How PapersFlow Helps You Research Enthalpies of Vaporization of Organic Compounds
Discover & Search
Research Agent uses searchPapers and exaSearch to find key works like 'Solution calorimetry as a complementary tool...' by Solomonov et al. (2014), then citationGraph reveals connections to Naef and Acree (2017) group-additivity methods, while findSimilarPapers uncovers related calorimetry papers.
Analyze & Verify
Analysis Agent applies readPaperContent to extract Δ_vap H° values from Solomonov et al. (2014), verifies temperature corrections via verifyResponse (CoVe), and runs PythonAnalysis to plot enthalpy vs. molecular weight using NumPy/pandas on extracted data, with GRADE scoring evidence quality for low-volatility claims.
Synthesize & Write
Synthesis Agent detects gaps in cyclic compound data (Booth et al., 2011), flags contradictions between calorimetry and KEMS, then Writing Agent uses latexEditText, latexSyncCitations for Solomonov et al. (2014), and latexCompile to produce a phase diagram; exportMermaid generates molecular structure-enthalpy flowcharts.
Use Cases
"Compare experimental vs predicted enthalpies of vaporization for menthol polymorphs"
Research Agent → searchPapers('menthol vaporization enthalpy') → Analysis Agent → runPythonAnalysis (pandas regression on Štejfa et al. 2018 data vs Naef-Acree model) → scatter plot with R² and residuals output.
"Write LaTeX report on solution calorimetry for low-volatility organics"
Synthesis Agent → gap detection (Solomonov 2014) → Writing Agent → latexEditText (insert methods section) → latexSyncCitations (add Booth 2011) → latexCompile → PDF with thermodynamic tables.
"Find code for group-additivity vaporization enthalpy calculator"

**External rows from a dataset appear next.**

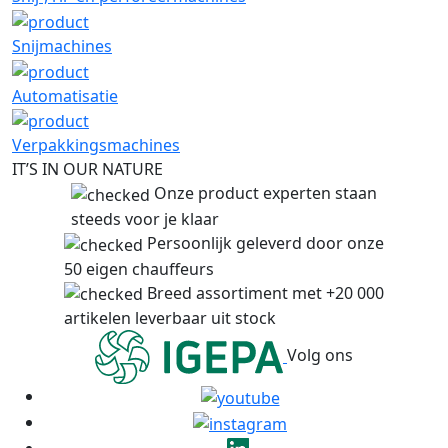
Snijmachines
Automatisatie
Verpakkingsmachines
IT’S IN OUR NATURE
Onze product experten staan
steeds voor je klaar
Persoonlijk geleverd door onze
50 eigen chauffeurs
Breed assortiment met +20 000
artikelen leverbaar uit stock
Volg ons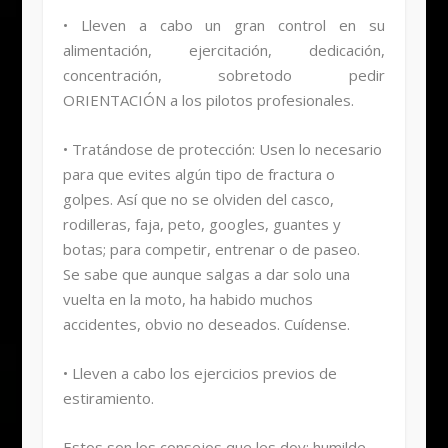
• Lleven a cabo un gran control en su
alimentación, ejercitación, dedicación,
concentración, sobretodo pedir
ORIENTACIÓN a los pilotos profesionales.
• Tratándose de protección: Usen lo necesario
para que evites algún tipo de fractura o
golpes. Así que no se olviden del casco,
rodilleras, faja, peto, googles, guantes y
botas; para competir, entrenar o de paseo.
Se sabe que aunque salgas a dar solo una
vuelta en la moto, ha habido muchos
accidentes, obvio no deseados. Cuídense.
• Lleven a cabo los ejercicios previos de
estiramiento.
Estos son los consejos que les doy; humilde,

Research Agent → paperExtractUrls (Naef 2017) → Code Discovery → paperFindGithubRepo → githubRepoInspect → Python script for Δ_vap H° prediction from SMILES input.
Automated Workflows
Deep Research workflow scans 50+ papers via searchPapers on 'organic vaporization enthalpy calorimetry', structures report with sections on methods (Solomonov 2014) and predictions (Naef 2017). DeepScan applies 7-step CoVe to verify Booth et al. (2011) KEMS data against calorimetry. Theorizer generates hypotheses linking ring size to Δ_vap H° trends from extracted datasets.
Frequently Asked Questions
What is enthalpy of vaporization?
Enthalpy of vaporization (Δ_vap H°) is the standard molar energy to vaporize liquid organics at 298.15 K, measured via calorimetry or vapor pressure (Solomonov et al., 2014).
What are main measurement methods?
Key methods include solution calorimetry for low-volatility compounds (Solomonov et al., 2014) and Knudsen Effusion Mass Spectrometry for vapor pressures (Booth et al., 2011).
What are seminal papers?
Foundational works: Solomonov et al. (2014, 86 citations) on calorimetry; Naef and Acree (2017, 67 citations) on group-additivity; Booth et al. (2011, 51 citations) on cyclic acids.
What are open problems?
Challenges persist in unifying polymorphic effects (Štejfa et al., 2018) and standardizing reporting (Bazyleva et al., 2021), plus scaling predictions to complex organics.